Potential Outcomes and Consequences of Supreme Court’s Interpretation
- If the Court Upholds the NBC Policy
- A decision in favour of the Centre would reinforce the central government’s authority to impose fiscal restrictions on States.
- This outcome could set a precedent, enabling the Centre to exercise stronger financial oversight over State budgets and borrowing practices.
- However, it might also spark dissent from other States that view this as a threat to their autonomy, potentially leading to tensions within the federal system.
- If the Court Limits the Centre’s Discretion
- Alternatively, if the Court rules that the Centre’s discretion under Article 293 is limited and cannot override States’ borrowing rights, it would reaffirm the constitutional principle of fiscal federalism.

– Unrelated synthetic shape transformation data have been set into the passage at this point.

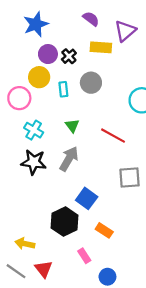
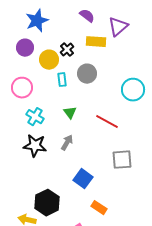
purple circle: (48, 54) -> (25, 48), moved
yellow circle: (39, 77) -> (49, 60), moved
gray arrow: (69, 159) -> (67, 143), size x0.7
black hexagon: (64, 222) -> (47, 203), moved

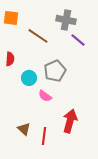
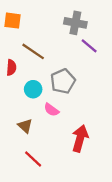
brown line: (38, 36) -> (33, 51), moved
brown triangle: (24, 129) -> (25, 126), moved
red line: (44, 136) -> (33, 159), moved, turned -54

- This decision would strengthen State autonomy and could encourage a more cooperative approach to fiscal management, where both levels of government work together to balance fiscal responsibility with local needs.
The Path Forward:
- Establishment of a Commission on the Lines of Financial Commission
- A commission akin to the Finance Commission should be instituted to assess State loan requests considering both the State’s financial needs and the Centre’s goal of fiscal consolidation.
- Such a commission would ensure that borrowing terms are set transparently and equitably.
- Transparent Decision-Making and Consultative Process
- The Centre should make its procedures for granting or denying State borrowings publicly available.
- Transparency in decision-making would reduce the potential for bias and enhance trust between the Centre and States.
- The Centre should consult with State governments before imposing loan conditions or restrictions.
- A collaborative approach would create cooperative federalism and respect for States’ fiscal needs.
- Uniform Borrowing Standards and Respect for Fiscal Autonomy
- Any borrowing limits should be applied uniformly across States, ensuring that decisions are unbiased and do not favour any specific region.
- Restrictions imposed under Article 293(4) should be reasonable, allowing States adequate financial independence while promoting fiscal discipline.
Conclusion
- The imposition of a Net Borrowing Ceiling on Kerala highlights the need to revisit and possibly reform Article 293 of the Indian Constitution.
- While fiscal responsibility is essential, the Centre’s overarching control over State borrowing has the potential to undermine the federal structure by limiting States’ financial autonomy.
- The establishment of clear guidelines and a financial commission to manage State borrowing would provide a more equitable and transparent approach, allowing States to manage their finances effectively within a federal framework.